Cekura has raised $2.4M to help make conversational agents reliable

AI Voice Agent Accuracy Testing: How to Measure Accuracy at Every Layer

Tarush Agarwal
Written byJUN 15, 202610 MIN READ
Tarush AgarwalinExpert verified
Co-founder & CEO, Cekura

Has stress-tested 5M+ voice agent minutes at Cekura.

Why Trust Cekura on Voice AI Evals

  • Built by engineers from Google, Apple, Microsoft. Backed by Y Combinator.
  • 60K+ voice AI calls evaluated daily.
  • Native integration for every major voice AI stack: LiveKit, Pipecat, Vapi, Retell, ElevenLabs.

TL;DR

  • AI voice agent accuracy testing measures how correctly a voice agent hears, understands, and acts on what a caller says, across three layers: speech-to-text transcription, intent and entity recognition, and end-to-end task completion.
  • Because errors compound across these layers, you cannot judge accuracy from a single number.
  • Cekura tests all three by simulating thousands of realistic calls, scoring transcription accuracy, intent and entity correctness, and task success, then monitoring the same metrics on live production calls.

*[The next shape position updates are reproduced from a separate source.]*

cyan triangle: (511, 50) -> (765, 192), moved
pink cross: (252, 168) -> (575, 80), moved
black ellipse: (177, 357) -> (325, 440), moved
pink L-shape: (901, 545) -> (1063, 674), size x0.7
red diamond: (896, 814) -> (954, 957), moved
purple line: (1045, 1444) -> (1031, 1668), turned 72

What is AI voice agent accuracy testing?

AI voice agent accuracy testing verifies that a voice agent correctly transcribes speech, identifies the caller's intent, extracts the right entities (dates, names, IDs, amounts), and completes the requested task. It spans the full cascaded pipeline (speech-to-text, an LLM/NLU layer, tool calls, text-to-speech) and treats each stage as measurable, not an end-to-end "it sounded fine" judgment.

Accuracy is not one metric: an agent can transcribe perfectly and still pick the wrong intent, or pick the right intent and extract the wrong order number. Cekura separates these failure modes so you know which layer to fix instead of re-listening to every flagged call. The reason it matters is arithmetic, because errors multiply rather than add, so a small transcription error compounds into a meaningfully lower end-to-end accuracy. Voice agents therefore show higher error rates than text chatbots running the identical NLU model, because text never pays the transcription tax.

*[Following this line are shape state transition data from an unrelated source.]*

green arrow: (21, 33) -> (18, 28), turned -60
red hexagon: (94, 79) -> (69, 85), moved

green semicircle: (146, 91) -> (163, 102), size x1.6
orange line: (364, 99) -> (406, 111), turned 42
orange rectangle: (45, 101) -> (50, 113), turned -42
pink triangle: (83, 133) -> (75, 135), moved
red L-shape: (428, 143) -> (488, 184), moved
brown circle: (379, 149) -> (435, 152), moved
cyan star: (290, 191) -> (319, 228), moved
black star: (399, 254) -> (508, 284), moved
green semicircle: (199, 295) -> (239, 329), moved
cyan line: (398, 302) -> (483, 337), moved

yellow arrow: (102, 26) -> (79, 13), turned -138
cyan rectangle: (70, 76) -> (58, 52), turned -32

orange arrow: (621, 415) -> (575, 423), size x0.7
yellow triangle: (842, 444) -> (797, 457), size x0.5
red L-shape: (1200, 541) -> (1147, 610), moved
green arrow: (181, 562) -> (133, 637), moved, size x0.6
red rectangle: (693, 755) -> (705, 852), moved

Why voice agent accuracy is harder to measure than text accuracy

Voice agent accuracy is harder to measure than text accuracy because audio adds variables text never has: accents, background noise, interruptions, code-switching, and the clean-vs-production gap. For external context, a model around 1.5% WER on clean studio audio can exceed 10% on noisy call-center recordings, and vendor "95% accuracy" claims routinely fall to the 70-80% range in the field (AssemblyAI, 2026); treat those as third-party figures, not Cekura benchmarks.

The point holds either way: accuracy testing that only uses clean audio measures the wrong thing. This is why Cekura's persona engine drives every test call with controllable conditions, including background noise, interruption patterns, speaking pace, emotion, and 30+ languages with code-switching, and replays the same evaluator across accents and noise profiles so you see where accuracy actually breaks, not just the best-case number.

Layer 1: Speech-to-text accuracy testing for voice agents

Speech-to-text accuracy testing measures how correctly the agent's STT layer converts spoken audio into text, usually with word error rate (WER).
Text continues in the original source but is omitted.